A Python library for loading and processing MCAP data files in a way that is more suitable for machine learning and robotics training pipelines.
- Dataset-style APIs for iterating MCAP data as episodes/samples
- Built-in statistics utilities (dataset-level and episode-level)
- Convenient access to topics and attachments
- Integration CLI for training with LeRobot using MCAP as the dataset backend
Install from PyPI:
pip install mcap-data-loaderOr install from source:
git clone https://github.com/OpenGHz/MCAP-DataLoader.git --depth 1
cd MCAP-DataLoader
pip install -e .A basic example showing how to load MCAP files from a directory, inspect statistics, and iterate through episodes/samples:
from mcap_data_loader.datasets.mcap_dataset import (
McapFlatBuffersEpisodeDataset,
McapFlatBuffersEpisodeDatasetConfig,
)
from pprint import pprint
dataset = McapFlatBuffersEpisodeDataset(
McapFlatBuffersEpisodeDatasetConfig(
data_root="data/example",
# keys typically include topic names and optional special fields (e.g. "log_stamps")
keys=["/follow/arm/joint_state/position", "log_stamps"],
)
)
print(f"All files: {dataset.all_files}")
print(f"Dataset length: {len(dataset)}")
print("Dataset statistics:")
pprint(dataset.statistics())
for episode in dataset:
print(f"Current file: {episode.config.data_root}")
for sample in episode:
print(f"Sample keys: {sample.keys()}")
break
print(f"Episode length: {len(episode)}")
print(f"All topics: {episode.reader.all_topic_names()}")
print(f"All attachments: {episode.reader.all_attachment_names()}")
print("Episode statistics:")
pprint(episode.statistics())
print("----" * 10)More examples and detailed usage can be found in the examples directory.
MCAP Data Loader provides a CLI to train LeRobot models using MCAP data files. This allows you to use MCAP datasets directly as the training data source for LeRobot, without needing to convert them into a different format.
You should have LeRobot installed in your environment to use this feature. You can install it from PyPI (0.4.3 is tested):
pip install lerobotRun:
mcap_lerobot_train -c configs/config.yamlRecommended: place your config file under a configs/ directory in your current working directory.
The top level is the standard LeRobot configuration, with an additional mcap section for MCAP dataset loading settings:
batch_size: 2
num_workers: 1
policy:
type: act
push_to_hub: false
chunk_size: 2
n_action_steps: 2
dataset:
root: data
repo_id: example
streaming: true
mcap:
states:
- /follow/arm/joint_state/position
- /follow/eef/joint_state/position
actions:
- /lead/arm/pose/position
- /lead/arm/pose/orientation
images:
- /env_camera/color/image_rawThe lists of topics specified by states and actions will be loaded and concatenated to form the observation.state and action required by lerobot, serving as low-dimensional state and action inputs in the training data. Meanwhile, images will be appended to the observation.images field, using the first part of the name (e.g., env_camera in the example above) as a suffix for image input, such as observation.images.env_camera, for use during training.
For processed data, MCAP is better suited to creating a new file that contains only the processed topics, rather than appending processed data back into the original file. For an example of generating processed topics, see Data Processing.
During training, you can specify both the original dataset directory and the processed dataset directory at the same time. MCAP Data Loader will merge them automatically at runtime, so they can be consumed as if they were read from a single dataset.

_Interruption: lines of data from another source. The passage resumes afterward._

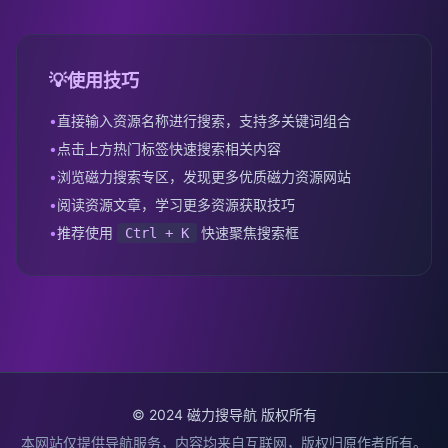
💡
使用技巧
•
直接输入资源名称进行搜索，支持多关键词组合
•
点击上方热门标签快速搜索相关内容
•
浏览磁力搜索专区，发现更多优质磁力资源网站
•
阅读资源文章，学习更多资源获取技巧
•
推荐使用
快速聚焦搜索框
Ctrl + K
© 2024 磁力搜导航 版权所有
本网站仅提供导航服务，内容均来自互联网，版权归原作者所有。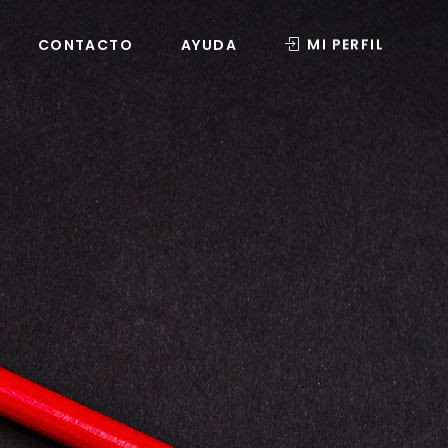
MI PERFIL
CONTACTO
AYUDA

A typical configuration looks like this:
dataset:
root: data
repo_id:
- mujoco
- mujoco_processed
streaming: trueNotes:
dataset.rootanddataset.repo_idare reused to specify the MCAP dataset root directory and dataset name.- Command-line overrides compatible with LeRobot are supported and take the highest priority (they override values in the config file). For example:
mcap_lerobot_train -c configs/config.yaml --dataset.repo_id=example_task
If you want to use LeRobot’s original data format (while still using this CLI), add --ori:
mcap_lerobot_train -c configs/ori.yaml --oriMake sure the dataset path in your config points to the actual LeRobot dataset location.
Show supported parameters:
mcap_lerobot_train -hIf the output is long, redirect to a file:
mcap_lerobot_train -h > lerobot_help.txtFor pose-topic post-processing, see docs/poses.md.

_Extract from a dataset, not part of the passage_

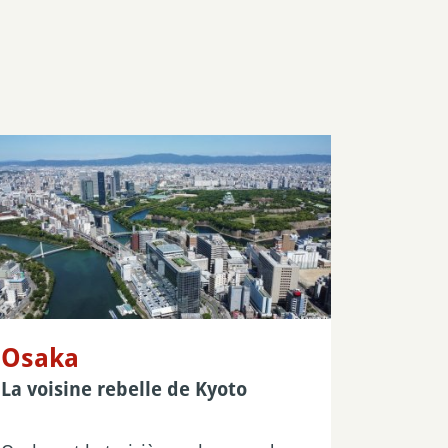
Osaka
La voisine rebelle de Kyoto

The script mcap_data_loader/scripts/data_process/poses.py can be used to generate:
- relative pose topics with
_relasuffix rotation_6dtopics converted from quaternion pose topics
Example:
python mcap_data_loader/scripts/data_process/poses.py \
data/example \
--keys /follow/arm/pose/position /follow/arm/pose/orientation \
--targets rela rotation_6dSee LICENSE.